What you need to do:
Would you print the records below word for word, without the pictures?

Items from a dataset
_ _ _ _ _
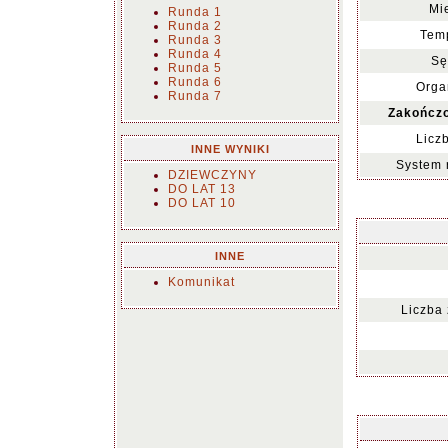
Mi
Runda 1
Runda 2
Temp
Runda 3
Runda 4
Sę
Runda 5
Runda 6
Orga
Runda 7
Zakończo
Licz
INNE WYNIKI
System 
DZIEWCZYNY
DO LAT 13
DO LAT 10
INNE
Komunikat
Liczba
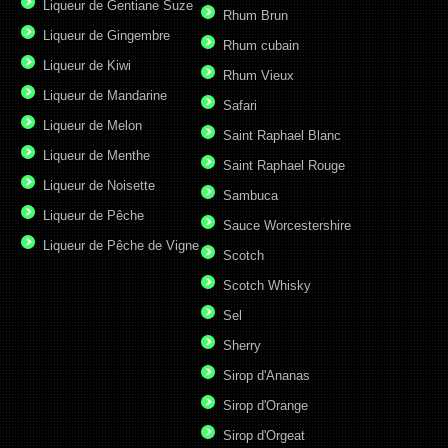
Liqueur de Gentiane Suze
Rhum Brun
Liqueur de Gingembre
Rhum cubain
Liqueur de Kiwi
Rhum Vieux
Liqueur de Mandarine
Safari
Liqueur de Melon
Saint Raphael Blanc
Liqueur de Menthe
Saint Raphael Rouge
Liqueur de Noisette
Sambuca
Liqueur de Pêche
Sauce Worcestershire
Liqueur de Pêche de Vigne
Scotch
Scotch Whisky
Sel
Sherry
Sirop d'Ananas
Sirop d'Orange
Sirop d'Orgeat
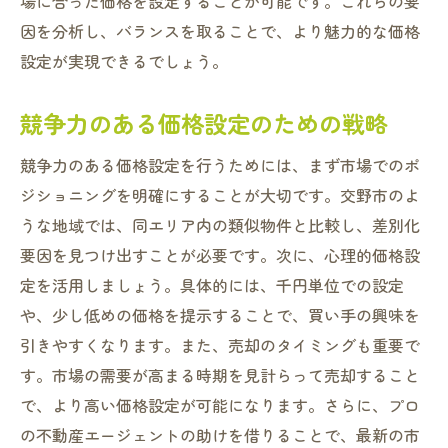
場に合った価格を設定することが可能です。これらの要
因を分析し、バランスを取ることで、より魅力的な価格
設定が実現できるでしょう。
競争力のある価格設定のための戦略
競争力のある価格設定を行うためには、まず市場でのポ
ジショニングを明確にすることが大切です。交野市のよ
うな地域では、同エリア内の類似物件と比較し、差別化
要因を見つけ出すことが必要です。次に、心理的価格設
定を活用しましょう。具体的には、千円単位での設定
や、少し低めの価格を提示することで、買い手の興味を
引きやすくなります。また、売却のタイミングも重要で
す。市場の需要が高まる時期を見計らって売却すること
で、より高い価格設定が可能になります。さらに、プロ
の不動産エージェントの助けを借りることで、最新の市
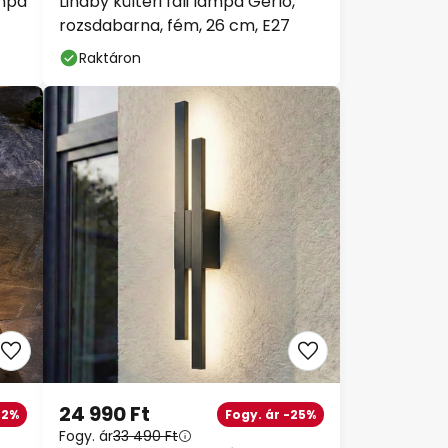
ámpa
Lindby kültéri fali lámpa Gerlo,
rozsdabarna, fém, 26 cm, E27
Raktáron
24 990 Ft
42%
Fogy. ár -25%
Fogy. ár
33 490 Ft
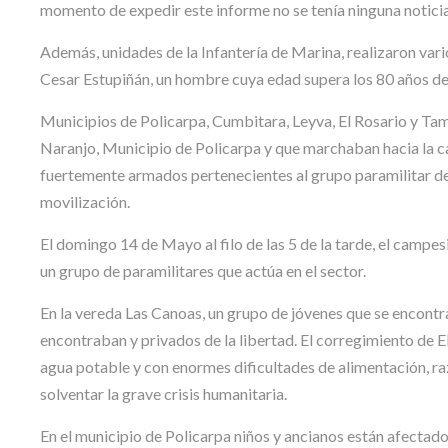
momento de expedir este informe no se tenía ninguna noticia
Además, unidades de la Infantería de Marina, realizaron varios
Cesar Estupiñán, un hombre cuya edad supera los 80 años de
Municipios de Policarpa, Cumbitara, Leyva, El Rosario y Tam
Naranjo, Municipio de Policarpa y que marchaban hacia la c
fuertemente armados pertenecientes al grupo paramilitar d
movilización.
El domingo 14 de Mayo al filo de las 5 de la tarde, el campe
un grupo de paramilitares que actúa en el sector.
En la vereda Las Canoas, un grupo de jóvenes que se encontra
encontraban y privados de la libertad. El corregimiento de
agua potable y con enormes dificultades de alimentación, ra
solventar la grave crisis humanitaria.
En el municipio de Policarpa niños y ancianos están afectado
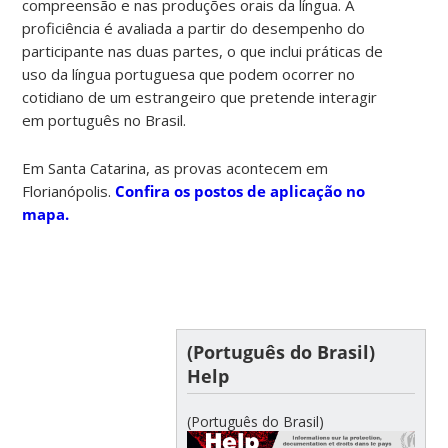
compreensão e nas produções orais da língua. A
proficiência é avaliada a partir do desempenho do
participante nas duas partes, o que inclui práticas de
uso da língua portuguesa que podem ocorrer no
cotidiano de um estrangeiro que pretende interagir
em português no Brasil.
Em Santa Catarina, as provas acontecem em
Florianópolis.
Confira os postos de aplicação no
mapa.
(Português do Brasil)
Help
(Português do Brasil)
_ _ _ _ _
Expected answer:
Mi
Runda 1
Runda 2
Temp
Runda 3
Runda 4
Sę
Runda 5
Runda 6
Orga
Runda 7
Zakończo
Licz
INNE WYNIKI
System 
DZIEWCZYNY
DO LAT 13
DO LAT 10
INNE
Komunikat
Liczba
Liqueur de Gentiane Suze
Rhum Brun
Liqueur de Gingembre
Rhum cubain
Liqueur de Kiwi
Rhum Vieux
Liqueur de Mandarine
Safari
Liqueur de Melon
Saint Raphael Blanc
Liqueur de Menthe
Saint Raphael Rouge
Liqueur de Noisette
Sambuca
Liqueur de Pêche
Sauce Worcestershire
Liqueur de Pêche de Vigne
Scotch
Scotch Whisky
Sel
Sherry
Sirop d'Ananas
Sirop d'Orange
Sirop d'Orgeat
場に合った価格を設定することが可能です。これらの要
因を分析し、バランスを取ることで、より魅力的な価格
設定が実現できるでしょう。
競争力のある価格設定のための戦略
競争力のある価格設定を行うためには、まず市場でのポ
ジショニングを明確にすることが大切です。交野市のよ
うな地域では、同エリア内の類似物件と比較し、差別化
要因を見つけ出すことが必要です。次に、心理的価格設
定を活用しましょう。具体的には、千円単位での設定
や、少し低めの価格を提示することで、買い手の興味を
引きやすくなります。また、売却のタイミングも重要で
す。市場の需要が高まる時期を見計らって売却すること
で、より高い価格設定が可能になります。さらに、プロ
の不動産エージェントの助けを借りることで、最新の市
ámpa
Lindby kültéri fali lámpa Gerlo,
rozsdabarna, fém, 26 cm, E27
Raktáron
24 990 Ft
42%
Fogy. ár -25%
Fogy. ár
33 490 Ft
momento de expedir este informe no se tenía ninguna noticia
Además, unidades de la Infantería de Marina, realizaron varios
Cesar Estupiñán, un hombre cuya edad supera los 80 años de
Municipios de Policarpa, Cumbitara, Leyva, El Rosario y Tam
Naranjo, Municipio de Policarpa y que marchaban hacia la c
fuertemente armados pertenecientes al grupo paramilitar d
movilización.
El domingo 14 de Mayo al filo de las 5 de la tarde, el campe
un grupo de paramilitares que actúa en el sector.
En la vereda Las Canoas, un grupo de jóvenes que se encontra
encontraban y privados de la libertad. El corregimiento de
agua potable y con enormes dificultades de alimentación, ra
solventar la grave crisis humanitaria.
En el municipio de Policarpa niños y ancianos están afectado
compreensão e nas produções orais da língua. A
proficiência é avaliada a partir do desempenho do
participante nas duas partes, o que inclui práticas de
uso da língua portuguesa que podem ocorrer no
cotidiano de um estrangeiro que pretende interagir
em português no Brasil.
Em Santa Catarina, as provas acontecem em
Florianópolis.
Confira os postos de aplicação no
mapa.
(Português do Brasil)
Help
(Português do Brasil)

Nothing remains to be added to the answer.